8. Passive Investing
Posted on January 17, 2019
Today’s Letter from Grandma Sylvia
Life for so many people is often busy, even frantic, so sometimes it’s a pleasure to be able to sit back and not be actively involved in making more decisions. In fact, sometimes it’s even better to be passive rather than active.
Making decisions can be tough.
We are learning more about our brains and how we make decisions.
Here are some of the mistakes we can make when making decisions:
- Over-generalizations: making sweeping statement without knowing
- Limiting our beliefs: not exploring other options
- Judging biases: believing one thing is better than another without knowing
Rather than making monthly decisions on how, when, and where to pay bills, many people like to have them paid automatically. Some people like to have savings deducted from their pay automatically. While it’s important to check that the automatic deductions are correct, it can be a relief to have the work done.
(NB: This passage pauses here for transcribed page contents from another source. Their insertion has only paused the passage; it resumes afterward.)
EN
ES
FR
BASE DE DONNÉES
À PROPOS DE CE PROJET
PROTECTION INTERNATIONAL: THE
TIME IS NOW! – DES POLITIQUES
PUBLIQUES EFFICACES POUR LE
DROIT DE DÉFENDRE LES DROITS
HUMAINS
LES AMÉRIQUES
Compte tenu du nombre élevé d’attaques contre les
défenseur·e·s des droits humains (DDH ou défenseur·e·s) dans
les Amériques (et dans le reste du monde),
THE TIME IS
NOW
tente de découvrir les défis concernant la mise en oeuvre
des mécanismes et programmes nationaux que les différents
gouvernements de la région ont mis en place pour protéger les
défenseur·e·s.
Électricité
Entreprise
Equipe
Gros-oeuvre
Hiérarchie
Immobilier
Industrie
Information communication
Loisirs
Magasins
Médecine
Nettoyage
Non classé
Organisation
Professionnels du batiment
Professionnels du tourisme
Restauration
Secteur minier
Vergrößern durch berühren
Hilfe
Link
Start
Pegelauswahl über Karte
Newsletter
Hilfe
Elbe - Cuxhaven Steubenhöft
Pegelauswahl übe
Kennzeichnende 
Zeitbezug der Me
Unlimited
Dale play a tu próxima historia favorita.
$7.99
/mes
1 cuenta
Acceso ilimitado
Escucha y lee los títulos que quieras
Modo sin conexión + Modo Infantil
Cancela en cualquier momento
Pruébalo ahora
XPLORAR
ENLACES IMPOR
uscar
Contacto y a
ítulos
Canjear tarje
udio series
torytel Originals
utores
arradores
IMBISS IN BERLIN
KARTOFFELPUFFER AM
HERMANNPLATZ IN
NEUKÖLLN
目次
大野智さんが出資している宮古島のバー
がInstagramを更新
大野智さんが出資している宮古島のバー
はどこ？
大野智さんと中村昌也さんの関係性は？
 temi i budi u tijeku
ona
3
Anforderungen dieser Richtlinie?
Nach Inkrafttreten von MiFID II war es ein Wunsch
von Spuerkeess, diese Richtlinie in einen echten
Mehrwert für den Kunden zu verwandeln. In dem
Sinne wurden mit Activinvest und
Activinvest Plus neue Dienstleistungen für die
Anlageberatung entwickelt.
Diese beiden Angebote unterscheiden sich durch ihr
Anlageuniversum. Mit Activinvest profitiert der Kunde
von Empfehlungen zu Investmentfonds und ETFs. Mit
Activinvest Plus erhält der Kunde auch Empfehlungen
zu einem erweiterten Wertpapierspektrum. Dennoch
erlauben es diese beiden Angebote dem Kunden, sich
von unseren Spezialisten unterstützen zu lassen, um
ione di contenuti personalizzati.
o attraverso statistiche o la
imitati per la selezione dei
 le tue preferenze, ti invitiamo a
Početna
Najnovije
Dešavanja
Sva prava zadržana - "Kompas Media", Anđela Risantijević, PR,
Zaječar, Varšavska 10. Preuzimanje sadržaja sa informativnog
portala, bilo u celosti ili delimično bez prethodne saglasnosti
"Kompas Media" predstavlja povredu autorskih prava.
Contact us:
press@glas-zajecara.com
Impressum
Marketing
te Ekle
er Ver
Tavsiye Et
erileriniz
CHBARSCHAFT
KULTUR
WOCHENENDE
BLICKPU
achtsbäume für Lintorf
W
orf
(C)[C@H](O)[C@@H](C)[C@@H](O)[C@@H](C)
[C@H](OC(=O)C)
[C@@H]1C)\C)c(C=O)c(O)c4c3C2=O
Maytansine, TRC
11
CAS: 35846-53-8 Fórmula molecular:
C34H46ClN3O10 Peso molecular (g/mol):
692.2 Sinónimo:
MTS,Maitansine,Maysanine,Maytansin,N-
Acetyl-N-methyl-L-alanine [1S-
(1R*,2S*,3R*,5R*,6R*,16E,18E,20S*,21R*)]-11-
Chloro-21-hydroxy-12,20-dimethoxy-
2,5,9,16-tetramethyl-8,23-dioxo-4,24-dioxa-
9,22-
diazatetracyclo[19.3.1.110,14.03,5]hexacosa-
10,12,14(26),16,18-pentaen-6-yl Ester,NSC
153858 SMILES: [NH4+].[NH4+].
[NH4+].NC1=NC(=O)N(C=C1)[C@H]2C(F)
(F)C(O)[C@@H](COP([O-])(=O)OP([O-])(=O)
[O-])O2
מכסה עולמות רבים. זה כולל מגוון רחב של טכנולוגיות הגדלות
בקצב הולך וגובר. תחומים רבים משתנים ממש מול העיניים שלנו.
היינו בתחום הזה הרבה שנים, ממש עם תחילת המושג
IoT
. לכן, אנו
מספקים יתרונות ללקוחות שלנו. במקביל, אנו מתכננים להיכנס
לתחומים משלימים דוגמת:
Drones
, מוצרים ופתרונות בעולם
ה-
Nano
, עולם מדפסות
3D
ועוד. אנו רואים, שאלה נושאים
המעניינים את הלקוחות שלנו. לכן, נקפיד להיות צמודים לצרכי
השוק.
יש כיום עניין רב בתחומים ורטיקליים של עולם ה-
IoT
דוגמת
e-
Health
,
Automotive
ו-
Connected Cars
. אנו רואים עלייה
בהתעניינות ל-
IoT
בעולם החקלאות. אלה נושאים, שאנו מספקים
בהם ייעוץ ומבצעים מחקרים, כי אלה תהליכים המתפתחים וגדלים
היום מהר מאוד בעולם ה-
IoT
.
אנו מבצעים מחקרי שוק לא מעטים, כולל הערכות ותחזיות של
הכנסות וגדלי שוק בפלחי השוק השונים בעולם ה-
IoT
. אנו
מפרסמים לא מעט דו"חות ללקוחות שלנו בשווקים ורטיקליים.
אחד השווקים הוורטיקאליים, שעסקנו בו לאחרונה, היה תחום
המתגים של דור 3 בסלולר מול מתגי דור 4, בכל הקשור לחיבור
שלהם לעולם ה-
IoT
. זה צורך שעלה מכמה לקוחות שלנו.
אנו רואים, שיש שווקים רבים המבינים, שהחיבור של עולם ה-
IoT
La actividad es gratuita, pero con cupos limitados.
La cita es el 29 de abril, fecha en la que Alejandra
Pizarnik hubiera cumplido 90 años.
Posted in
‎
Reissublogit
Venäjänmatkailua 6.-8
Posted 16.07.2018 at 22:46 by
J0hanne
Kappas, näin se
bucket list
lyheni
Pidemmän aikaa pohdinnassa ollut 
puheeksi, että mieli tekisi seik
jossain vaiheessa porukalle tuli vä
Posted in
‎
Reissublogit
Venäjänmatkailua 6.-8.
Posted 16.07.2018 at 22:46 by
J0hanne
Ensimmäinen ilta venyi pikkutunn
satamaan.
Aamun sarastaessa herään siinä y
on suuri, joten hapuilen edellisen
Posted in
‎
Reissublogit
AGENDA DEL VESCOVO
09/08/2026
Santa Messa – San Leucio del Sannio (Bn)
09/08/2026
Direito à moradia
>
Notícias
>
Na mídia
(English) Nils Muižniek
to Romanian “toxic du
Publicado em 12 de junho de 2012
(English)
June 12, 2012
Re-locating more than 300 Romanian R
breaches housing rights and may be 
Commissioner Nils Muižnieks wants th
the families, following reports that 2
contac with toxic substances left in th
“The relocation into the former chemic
Passive investing in the stock market is somewhat like work done automatically. If we invest in index funds, we don’t have to make decisions about what stocks to buy and when to buy and sell them. That is all done automatically to keep the index fund true to what it represents.
I had a friend who put his entire pension fund into technology stocks. When the tech bubble burst, he told me his retirement fund went down so much he had to work another eight years to compensate for it.
Investing in the market is never a sure thing and there are periods of great ups and downs. Investing in one sector, like technology, can be a big risk, especially investing in individual stocks.
I haven’t seen him recently but I hope he switched to index funds that represent a broad market base.
Today’s Topic: Passive Investing
Investing in index funds is passive investing versus actively picking stocks and other market assets.
I’ll give the argument for passive investing by providing a few quotes from the field:
- I’d compare stock pickers to astrologers, but I don’t want to bad-mouth the astrologers.
— Eugene Fama, Economics Nobel Prize Recipient
- By periodically investing in an index fund, for example, the know-nothing investor can actually out-perform most investment professionals. Paradoxically, when “dumb” money acknowledges its limitations, it ceases to be dumb. – Warren Buffet, CEO Berkshire Hathaway
- In the past 30 years, a $10,000 investment in the S&P 500 Index would have grown to $311,000 (after expenses); in the average general equity fund, the same investment would have grown to $171,950.” Burton Malkiel, author
- If I had it to do all over again, I would certainly index everything. Jason Zweig, Wall Street Journal columnist and author
- (Indexing) What a brilliant, ingenious, commonsense idea–for those who want to unclutter your financial lives and own a sophisticated portfolio.” Bill Schultheis, author of the Coffeehouse Investor.
♠ Be a passive investor and buy broad index funds.
Today I’m taking some time to clean out the car. Then tomorrow it will get a good washing. So nice to have a safe car that looks sparkling clean.